Most teams rely on static API keys or long‑lived service principals that are stored in configuration files, CI pipelines, or shared vault entries. The credentials are usually created once, given wide‑scope access, and then never rotated. Because the token itself is the only proof of identity, there is little visibility into who, or what, actually used it, when, and for which operation. Auditors therefore see a sea of “service account” entries with no granular evidence, and security teams lack the ability to stop a rogue call without breaking the integration.
This unchecked model satisfies the immediate need to connect to a vendor, but it leaves three critical gaps: the request travels straight to the target without any gate that could enforce policy, there is no real‑time audit of each request, and there is no mechanism to hide sensitive fields in responses. In short, the setup enables vendor risk but does not mitigate it.
Why vendor risk matters for non‑human identities
Non‑human identities are attractive to attackers because they often bypass multi‑factor checks and are not tied to a person who can be warned or revoked. A compromised service account can persist for weeks, automatically renewing tokens and executing privileged API calls that appear legitimate. The financial impact of a breach that exploits such an identity can exceed the cost of a single compliance audit, especially when data residency or export controls are involved.

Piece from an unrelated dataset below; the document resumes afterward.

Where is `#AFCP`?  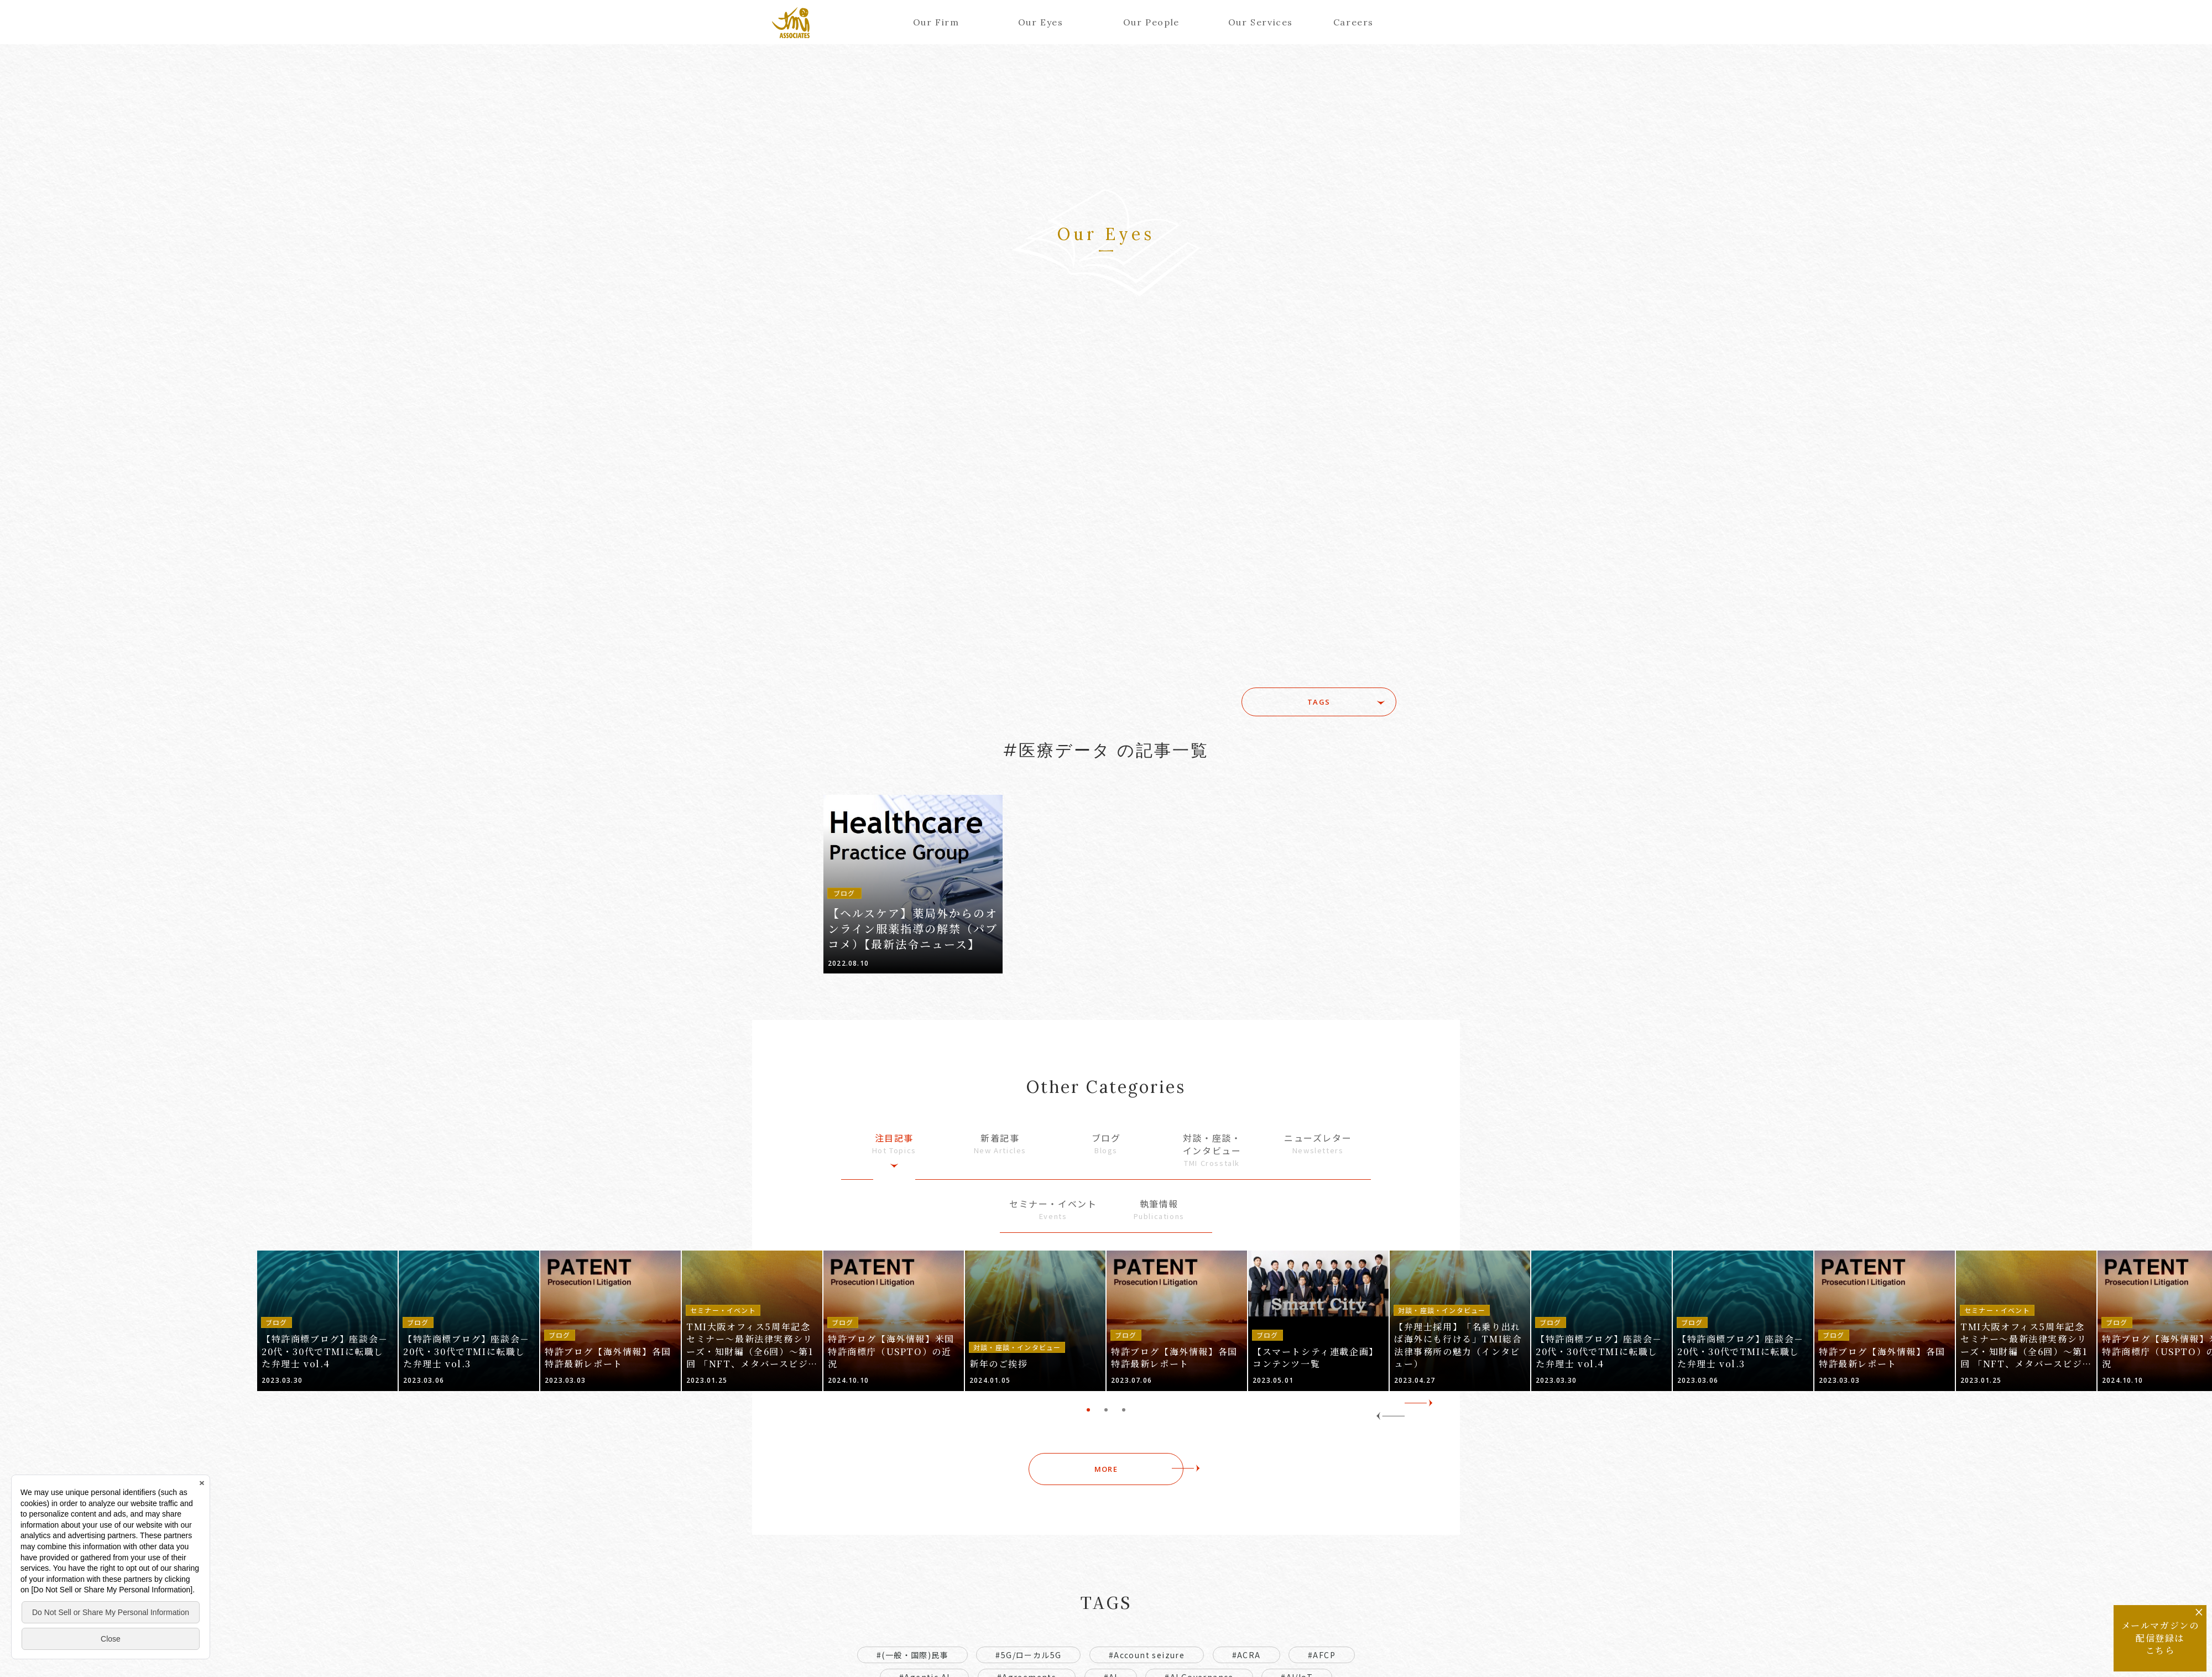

Putting the enforcement point in the data path
To turn a vendor risk liability into a controllable asset, the enforcement point must sit between the identity and the target system. That is the only place where every request can be inspected, approved, or blocked before it reaches the vendor endpoint. The gateway acts as a transparent proxy that knows the caller’s identity, the requested operation, and the policy that governs it.
hoop.dev fulfills that role. It is deployed as a Layer 7 gateway inside the network where the target resides. Identity is still handled by the existing OIDC or SAML provider, so the setup phase (service accounts, role bindings, token issuance) remains unchanged. What changes is the path the traffic takes: instead of connecting directly to the vendor API, the request is routed through hoop.dev.
Setup: identity and provisioning
The first step is to register each non‑human identity with the organization’s identity provider. The provider issues a short‑lived token that includes group membership or custom attributes describing the vendor relationship. hoop.dev validates that token on every connection, ensuring that only authorized service accounts can even attempt to reach the downstream system.